La cour d’appel qui avait accueilli ce raisonnement est approuvée. La chambre sociale a jugé, en se fondant sur sa jurisprudence concernant l’obligation d’adaptation du salarié à l’évolution de son emploi et sur les termes de l’article L. 932-2, alinéa 1er, du code du travail applicable à l’espèce, que ces actions relevaient bien de cette obligation et, qu’à ce titre, le temps passé par la salarié pour suivre ces formations constituait un temps de travail effectif ; qu’en d’autres termes, la stipulation de l’article 18 de l’accord en cause n’était pas conforme à l’article L. 932, alinéa 1er, alors applicable, et à la jurisprudence de la chambre sociale.

Période d’essai – rupture - motif inhérent à la personne – défaut - portée
Chambre sociale, 20 novembre 2007 (Bull. n° 194)

L’intérêt de l’arrêt commenté est de permettre à la chambre sociale de la Cour de cassation, d’une part, de rappeler le principe de sa jurisprudence que l’on trouve déjà dans un arrêt du 27 avril 1933 (Gaz. Pal., 1933, 2, p.101), et qui est constamment repris (Soc., 26 octobre 1999, pourvoi n° 97-43.266, RJS, 12/1999, n° 1436) selon lequel l’essai a pour finalité « d’apprécier les qualités du salarié » et, d’autre part, de préciser les limites du contrôle qu’elle compte exercer sur la cause de la rupture lorsque celle-ci intervient pendant la période d’essai.

Si les parties sont en principe libres de rompre le contrat de travail pendant la période d’essai, la jurisprudence, sur le fondement des principes généraux de la responsabilité civile, a appliqué la théorie de l’abus de droit pour sanctionner les comportements les plus déloyaux, tels que l’intention de nuire ou la légèreté blâmable (Soc., 17 mars 1971, Bull. 1971, V, nE 216, p. 181 ; Soc., 22 novembre 1995, pourvoi n° 92-43.036 ; Soc., 17 juillet 1996, Bull. 1996, V, n° 289, p. 203 ; Soc., 9 octobre 1996, Bull. 1996, V, n° 318, p. 226 ; Soc., 24 novembre 1999, pourvoi n° 97-43.054 ; Soc., 5 mai 2004, Bull. 2004, V, nE 123, p. 112).

La Cour de cassation contrôle l’application par les juges du fond de l’abus de droit.
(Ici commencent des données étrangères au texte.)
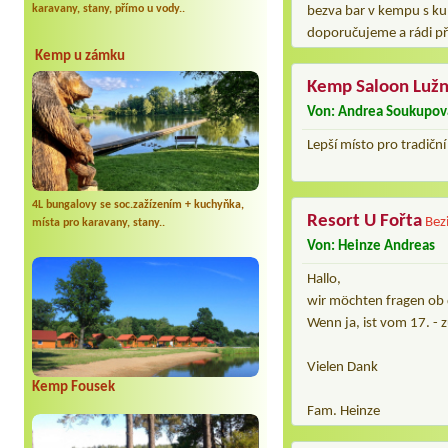
karavany, stany, přímo u vody..
bezva bar v kempu s ku
doporučujeme a rádi př
Kemp u zámku
Kemp Saloon Lužn
Von: Andrea Soukupov
Lepší místo pro tradič
4L bungalovy se soc.zažízením + kuchyňka,
Resort U Fořta
Bez
místa pro karavany, stany..
Von: Heinze Andreas
Hallo,
wir möchten fragen ob 
Wenn ja, ist vom 17. - 
Vielen Dank
Kemp Fousek
Fam. Heinze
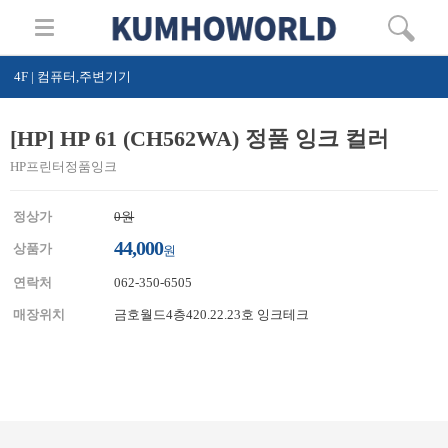
4F | 컴퓨터,주변기기
[HP] HP 61 (CH562WA) 정품 잉크 컬러
HP프린터정품잉크
정상가
0원
44,000
상품가
원
연락처
062-350-6505
매장위치
금호월드4층420.22.23호 잉크테크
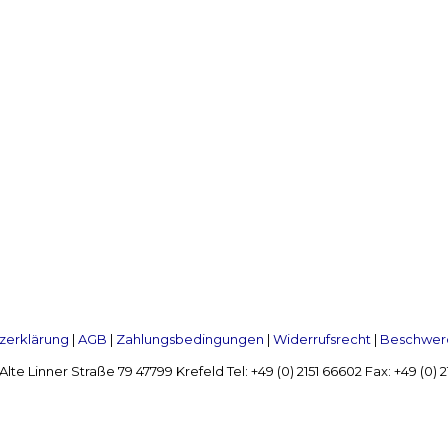
zerklärung
|
AGB
|
Zahlungsbedingungen
|
Widerrufsrecht
|
Beschwerd
Linner Straße 79 47799 Krefeld Tel: +49 (0) 2151 66602 Fax: +49 (0)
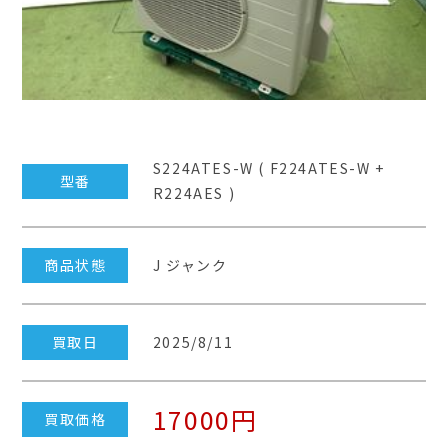
S224ATES-W ( F224ATES-W +
型番
R224AES )
商品状態
J ジャンク
買取日
2025/8/11
17000円
買取価格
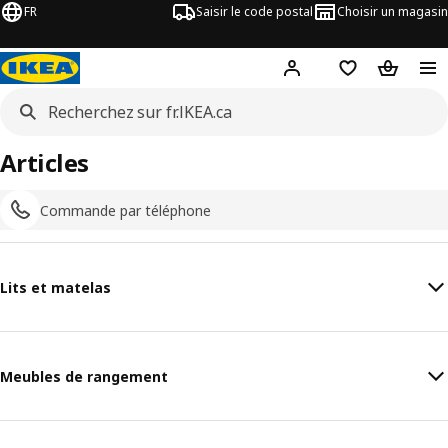
FR
Saisir le code postal
Choisir un magasin
Hej
! Connectez-vous
Liste d'achats
Panier
Articles
Commande par téléphone
Lits et matelas
Meubles de rangement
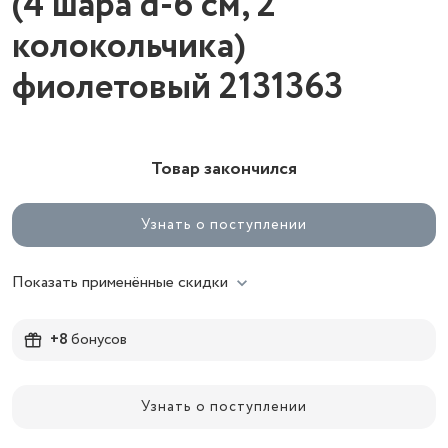
(4 шара d-6 см, 2
колокольчика)
фиолетовый 2131363
Товар закончился
Узнать о поступлении
Показать применённые скидки
+8
бонусов
Узнать о поступлении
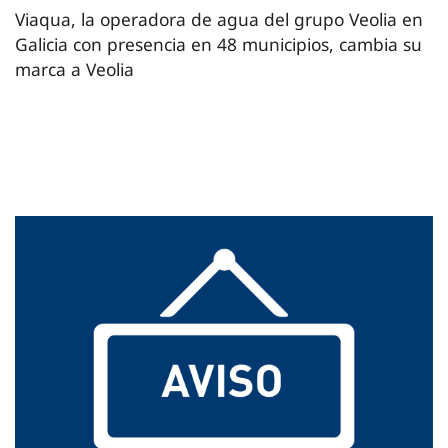
Viaqua, la operadora de agua del grupo Veolia en
Galicia con presencia en 48 municipios, cambia su
marca a Veolia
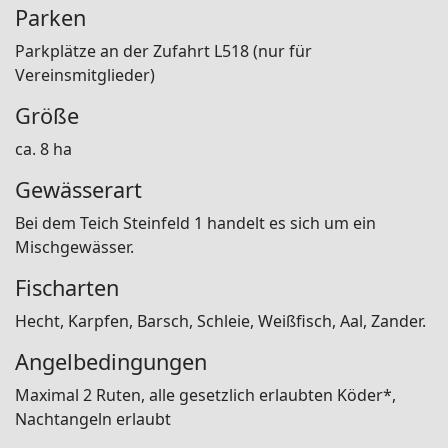
Parken
Parkplätze an der Zufahrt L518 (nur für
Vereinsmitglieder)
Größe
ca. 8 ha
Gewässerart
Bei dem Teich Steinfeld 1 handelt es sich um ein
Mischgewässer.
Fischarten
Hecht, Karpfen, Barsch, Schleie, Weißfisch, Aal, Zander.
Angelbedingungen
Maximal 2 Ruten, alle gesetzlich erlaubten Köder*,
Nachtangeln erlaubt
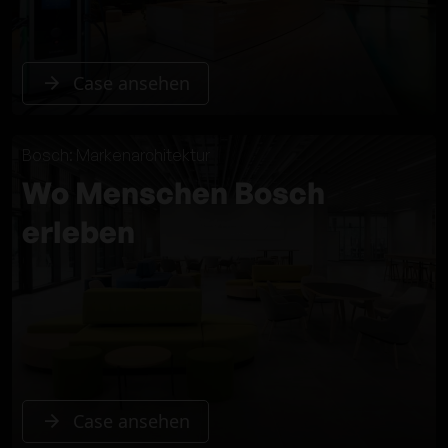
Case ansehen
Bosch: Markenarchitektur
Wo Menschen Bosch
erleben
Case ansehen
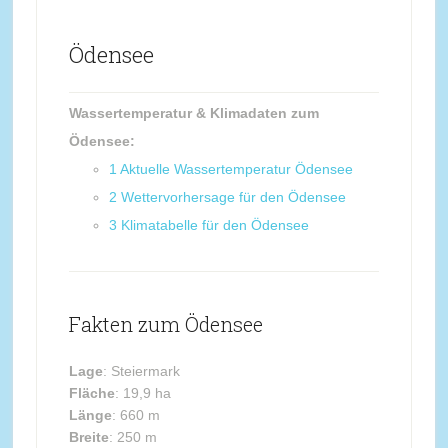
Ödensee
Wassertemperatur & Klimadaten zum
Ödensee:
1
Aktuelle Wassertemperatur Ödensee
2
Wettervorhersage für den Ödensee
3
Klimatabelle für den Ödensee
Fakten zum Ödensee
Lage
: Steiermark
Fläche
: 19,9 ha
Länge
: 660 m
Breite
: 250 m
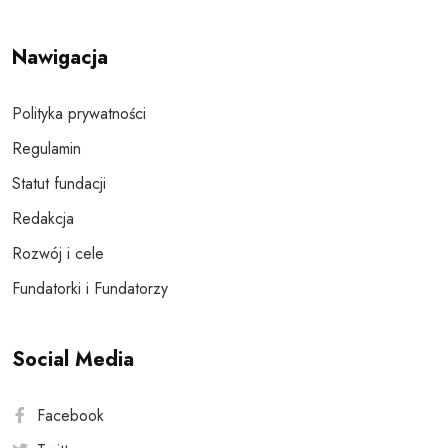
Nawigacja
Polityka prywatności
Regulamin
Statut fundacji
Redakcja
Rozwój i cele
Fundatorki i Fundatorzy
Social Media
Facebook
Ainsi, la chambre sociale a toujours exercé un tel contrôle sur le motif de la rupture du contrat de travail au cours de la période d’essai.
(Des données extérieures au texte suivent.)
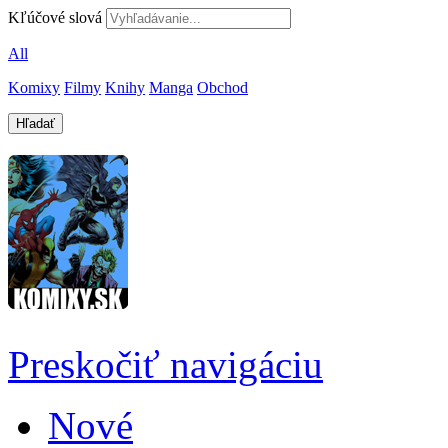
Kľúčové slová
All
Komixy
Filmy
Knihy
Manga
Obchod
Preskočiť navigáciu
Nové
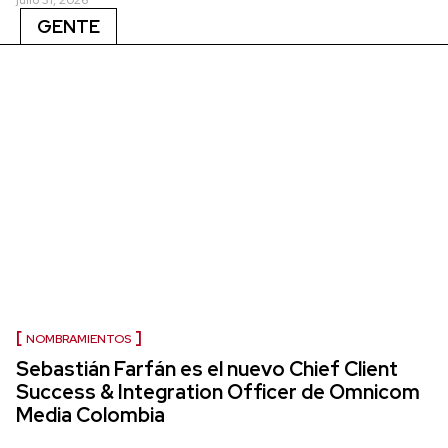
julio 31, 2026
GENTE
NOMBRAMIENTOS
Sebastián Farfán es el nuevo Chief Client
Success & Integration Officer de Omnicom
Media Colombia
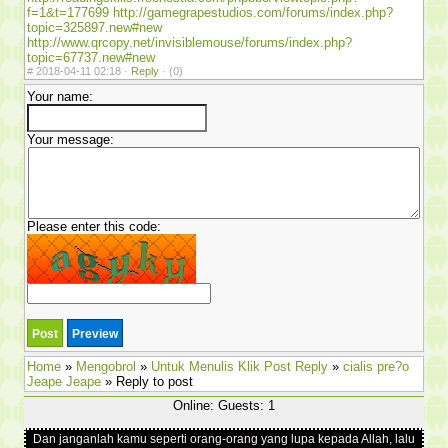
f=1&t=177699
http://gamegrapestudios.com/forums/index.php?
topic=325897.new#new
http://www.qrcopy.net/invisiblemouse/forums/index.php?
topic=67737.new#new
#
2018-04-11 02:18 ·
Reply
·
(0)
Your name:
Your message:
Please enter this code:
Home
»
Mengobrol
»
Untuk Menulis Klik Post Reply
»
cialis pre?o
Jeape Jeape
» Reply to post
Online: Guests: 1
Dan janganlah kamu seperti orang-orang yang lupa kepada Allah, lalu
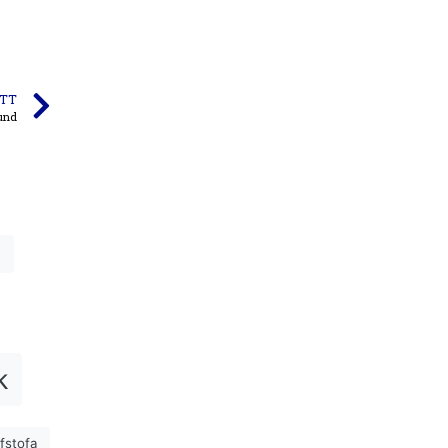
TT
sund
n
k
ifstofa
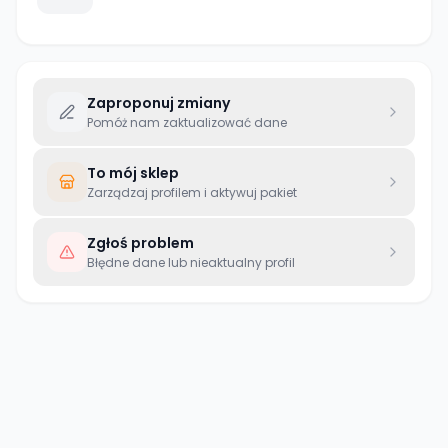
Zaproponuj zmiany
Pomóż nam zaktualizować dane
To mój sklep
Zarządzaj profilem i aktywuj pakiet
Zgłoś problem
Błędne dane lub nieaktualny profil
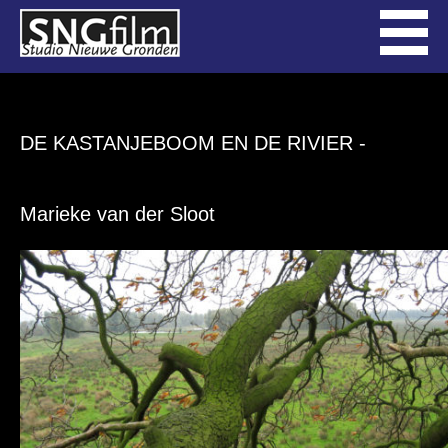
DE KASTANJEBOOM EN DE RIVIER
-
Marieke van der Sloot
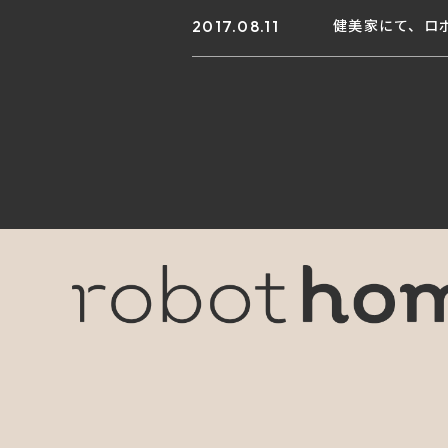
2017.08.11
健美家にて、ロ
Délimitant les contours de l’abus de droit en la matière, la chambre sociale a utilisé la notion de détournement de l’objet ou de la finalité de l’essai. On peut ici citer deux arrêts rendus dans des hypothèses proches de la présente espèce :
- Soc., 22 février 1979, Bull. 1979, V, nE 167, p. 119 : L’employeur qui détourne la période d’essai de son but, et ne la prolonge que pour lui permettre d’assurer à moindre frais l’intérim du poste d’un ancien collaborateur, ne justifie d’aucun motif réel et sérieux en rompant le contrat de travail. Il s’ensuit que le salarié a droit à une indemnité de préavis et à des dommages-intérêts.
- Soc., 5 octobre 1993, Bull. 1993, V, nE 223, p. 154 : Mais attendu que la cour d’appel qui a retenu que l’intention de l’employeur, dès l’origine, de limiter l’emploi du salarié à la durée de l’essai était établie, a fait ressortir que la période d’essai avait été détournée de son objet ; que le moyen n’est pas fondé.

Le présent arrêt, rendu en formation plénière de chambre, vient confirmer et conforter cette jurisprudence en approuvant la cour d’appel qui a jugé que l’employeur avait commis un abus de droit en mettant fin à l’essai au seul motif qu’il avait pris conscience de « l’inutilité » de l’emploi occupé par le salarié. Mais la solution ici adoptée est plus directe puisque, sans évoquer le détournement, par l’employeur, de l’objet ou du but de l’essai, il est clairement affirmé par l’arrêt du 20 novembre 2007 qu’est abusive la rupture par l’employeur, au cours de la période d’essai, du contrat de travail lorsqu’elle intervient pour un motif non inhérent à la personne, en l’espèce la suppression de l’emploi occupé par le salarié.